— Затем оно в стене исчезло, — снова всхлипнула Светка.
— Так и было, — сказала Инга и истерично рассмеялась. По её лицу ручьём стекали слёзы, а она всё смеялась и смеялась, пока Леший не отвесил ей пощёчину.
— Чертовщина, происки бесовские, — утвердил поп и добавил, что нужно срочно освятить дом.
— Полицию нужно вызвать, — сказал Леший.
— До города нужно добраться и полицию вызвать, — отчеканил, меряя шагами гостиную, Казанова.
А я вообще намеревался оповестить всех о том, что нужно сматываться из дома, как можно быстрее, и не разбираться, что здесь происходит и почему. Неужели это никому из присутствующих неясно? Я почти что выразил свои мысли вслух, как наверху раздался злорадный, играющий на нервах смех.
Разом похолодало, да так, что застучали зубы. Шмяк — со всплеском послышалось со стороны дивана, где лежала тёща. Ощутимое чувство, что в гостиной кто-то есть, пронзило нутро. Бульк — что-то упало на пол.
— Ааа!!! — первой заорала Инга и побеждала прочь из гостиной.
Наташка бросилась за ней, больше не цепляясь за меня. Светка всё щёлкала зажигалкой, пыталась запалить свечу.
Я слышал, как скрипит, прогибаясь, пол. Далёкая вспышка молнии едва пробила темноту, застывшую густым киселём в гостиной. Глухо загрохотало за окном. Священник начал читать молитву: «Отче наш, иже еси на небеси». Его голос звучал твёрдо, путеводной звездой во тьме.
Новая вспышка молнии резко и отчётливо осветила комнату, обнажив карлика с ногтями длинными, как в фильме про икс-менов, только его когти были чуток загнутыми — и с них что-то капало на пол. Но хуже всего было то, что возле дивана находилась неведомая хреновина, пропавшая из мастерской. Пульсирующий мягкий шар напоминал яйцо-кокон, который шевелил сотнями ворсистых отростков, антеннами подрагивающих в нашу сторону, являя собой некий орган осязания-обоняния.
С глаз будто бы сорвало пелену. Меня затошнило от омерзения. Ужас засосал под ложечкой. Сердце бухало, как на внезапном преодолении стометровки. Вот только проклятые ноги закостенели — и я, как ни пытался, никак не мог сдвинуться с места. Лишь слышал, как громко и яростно грохотал за окном гром.
Проказливо грозя пальцем, ухохатывался безумный карлик, подступая всё ближе, точно прекрасно зная, что мы все, оставшиеся в гостиной, просто не можем убежать.

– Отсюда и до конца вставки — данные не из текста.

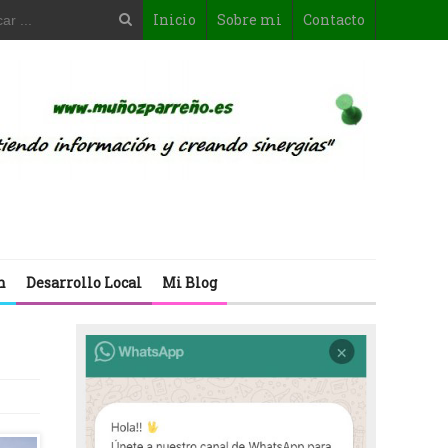
Inicio
Sobre mi
Contacto
n
Desarrollo Local
Mi Blog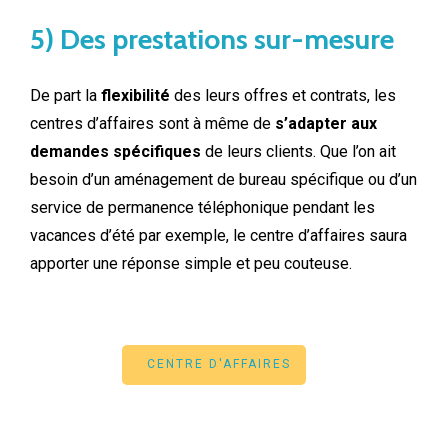
5) Des prestations sur-mesure
De part la
flexibilité
des leurs offres et contrats, les
centres d’affaires sont à même de
s’adapter aux
demandes spécifiques
de leurs clients. Que l’on ait
besoin d’un aménagement de bureau spécifique ou d’un
service de permanence téléphonique pendant les
vacances d’été par exemple, le centre d’affaires saura
apporter une réponse simple et peu couteuse.
CENTRE D'AFFAIRES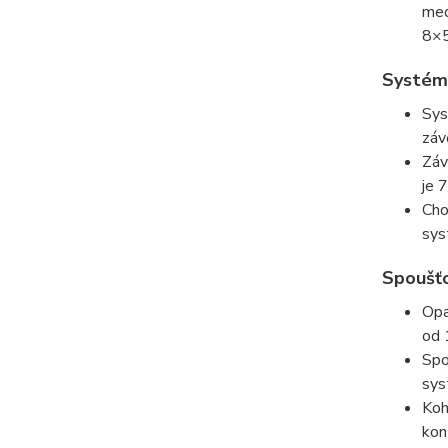
med
8×5
Systém
Sys
záv
Záv
je 7
Cho
sys
Spoušť
Opa
od 
Spo
sys
Koh
kon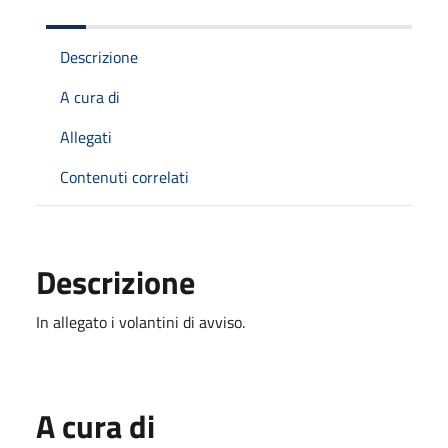
Descrizione
A cura di
Allegati
Contenuti correlati
Descrizione
In allegato i volantini di avviso.
A cura di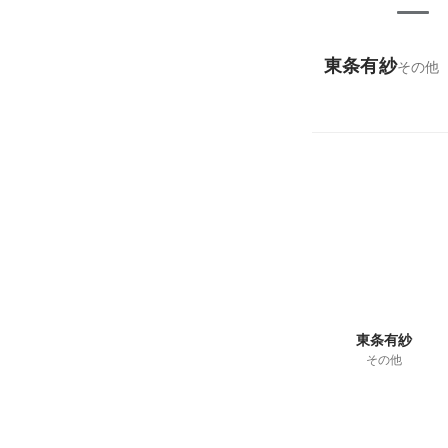
東条有紗
その他
東条有紗
その他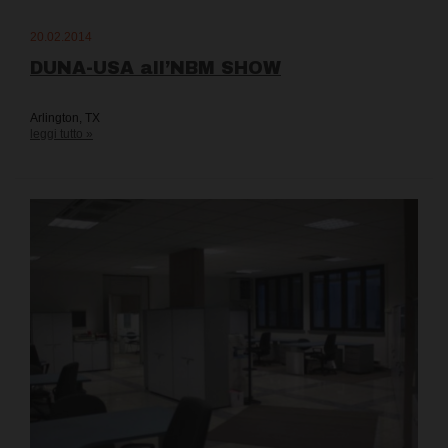
20.02.2014
DUNA-USA all’NBM SHOW
Arlington, TX
leggi tutto »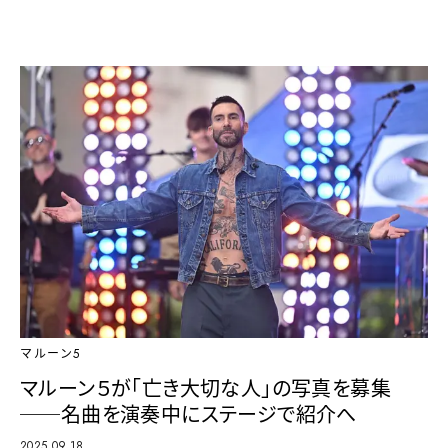
マルーン5
マルーン５が「亡き大切な人」の写真を募集
──名曲を演奏中にステージで紹介へ
2025.09.18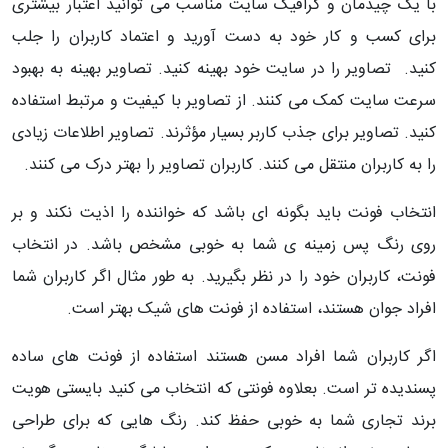
با یک چیدمان و گرافیک سایت مناسب می توانید اعتبار بیشتری
برای کسب و کار خود به دست آورید و اعتماد کاربران را جلب
کنید. تصاویر را در سایت خود بهینه کنید. تصاویر بهینه به بهبود
سرعت سایت کمک می کنند. از تصاویر با کیفیت و مرتبط استفاده
کنید. تصاویر برای جذب کاربر بسیار مؤثرند. تصاویر اطلاعات زیادی
را به کاربران منتقل می کنند. کاربران تصاویر را بهتر درک می کنند.
انتخاب فونت باید بگونه ای باشد که خواننده را اذیت نکند و بر
روی رنگ پس زمینه ی شما به خوبی مشخص باشد. در انتخاب
فونت، کاربران خود را در نظر بگیرید. به طور مثال اگر کاربران شما
افراد جوان هستند، استفاده از فونت های شیک بهتر است.
اگر کاربران شما افراد مسن هستند استفاده از فونت های ساده
پسندیده تر است. بعلاوه فونتی که انتخاب می کنید بایستی هویت
برند تجاری شما به خوبی حفظ کند. رنگ هایی که برای طراحی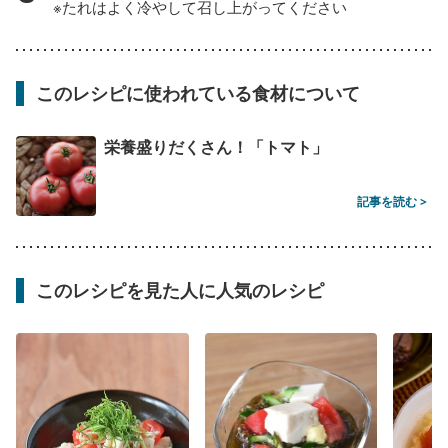
※たれはよく冷やして召し上がってください
このレシピに使われている食材について
栄養盛りだくさん！「トマト」
記事を読む >
このレシピを見た人に人気のレシピ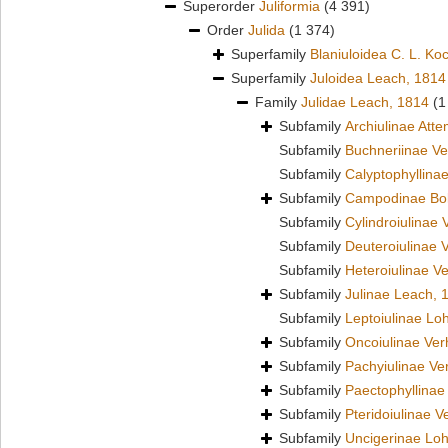
Superorder
Juliformia
(4 391)
Order
Julida
(1 374)
Superfamily
Blaniuloidea C. L. Ko
Superfamily
Juloidea Leach, 1814
Family
Julidae Leach, 1814
(1
Subfamily
Archiulinae Att
Subfamily
Buchneriinae Ve
Subfamily
Calyptophyllina
Subfamily
Campodinae Bol
Subfamily
Cylindroiulinae 
Subfamily
Deuteroiulinae 
Subfamily
Heteroiulinae V
Subfamily
Julinae Leach, 
Subfamily
Leptoiulinae L
Subfamily
Oncoiulinae Ver
Subfamily
Pachyiulinae Ve
Subfamily
Paectophyllinae
Subfamily
Pteridoiulinae V
Subfamily
Uncigerinae Lo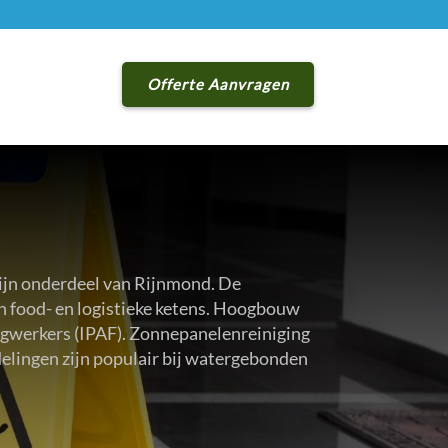
Offerte Aanvragen
zijn onderdeel van Rijnmond. De
 in food- en logistieke ketens. Hoogbouw
gwerkers (IPAF). Zonnepanelenreiniging
delingen zijn populair bij watergebonden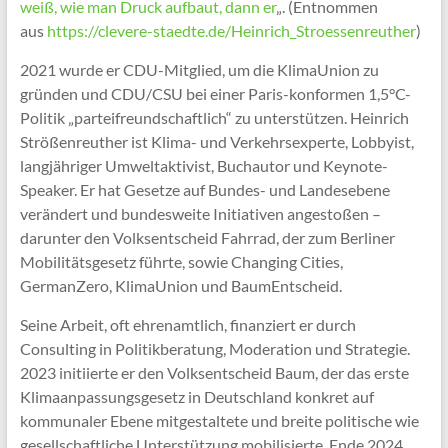
weiß, wie man Druck aufbaut, dann er
„. (Entnommen
aus
https://clevere-staedte.de/Heinrich_Stroessenreuther
)
2021 wurde er CDU-Mitglied, um die KlimaUnion zu
gründen und CDU/CSU bei einer Paris-konformen 1,5°C-
Politik „parteifreundschaftlich“ zu unterstützen. Heinrich
Strößenreuther ist Klima- und Verkehrsexperte, Lobbyist,
langjähriger Umweltaktivist, Buchautor und Keynote-
Speaker. Er hat Gesetze auf Bundes- und Landesebene
verändert und bundesweite Initiativen angestoßen –
darunter den Volksentscheid Fahrrad, der zum Berliner
Mobilitätsgesetz führte, sowie Changing Cities,
GermanZero, KlimaUnion und BaumEntscheid.
Seine Arbeit, oft ehrenamtlich, finanziert er durch
Consulting in Politikberatung, Moderation und Strategie.
2023 initiierte er den Volksentscheid Baum, der das erste
Klimaanpassungsgesetz in Deutschland konkret auf
kommunaler Ebene mitgestaltete und breite politische wie
gesellschaftliche Unterstützung mobilisierte. Ende 2024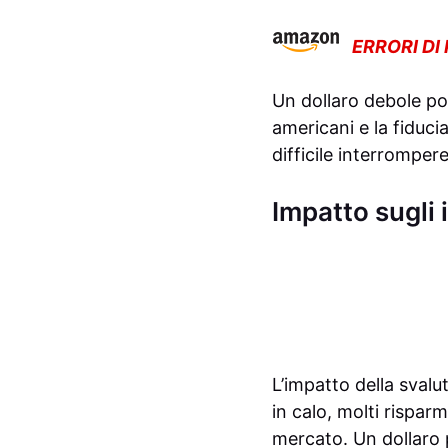
ERRORI DI
Un dollaro debole po
americani e la fiduci
difficile interrompere
Impatto sugli 
L’impatto della svalu
in calo, molti risparm
mercato. Un dollaro p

Голос попа всё крепчал, внушая внутреннее знание: мол, молись пока не поздно. Сделав долгий и глубокий вдох, я начал повторять за ним. Слово за словом снова обретая контроль над телом.
Вдруг все разом мы хором стали молиться. Все уверенней и громче. Внезапно смех карлика стих, захрипел и резко, с карканьем оборвался. Ярко вспыхнули свечи в руках друзей. Округлая мерзость барахталась, скользя в серой жиже, в которую превратилась тёща. Затем она подняла дыбом ворсинки и с недовольным шпоканьем оторвалось от пола, юркнув в стену, и исчезло в заиндевевшем проёме. Карлик, скособочившись, нырнул следом за ним.
Секунда другая — и всё стало, как прежде, нормальным. Мы снова могли дышать и двигаться. Поп перекрестился, сказав: «Чур меня… Свят, свят, свят…»
Больше ничего не обсуждая, мы дружно собирались просто сбежать. Как оплеуха, в глубине дома раздался отчётливый детский крик, полный отчаяния и ужаса. Ленка!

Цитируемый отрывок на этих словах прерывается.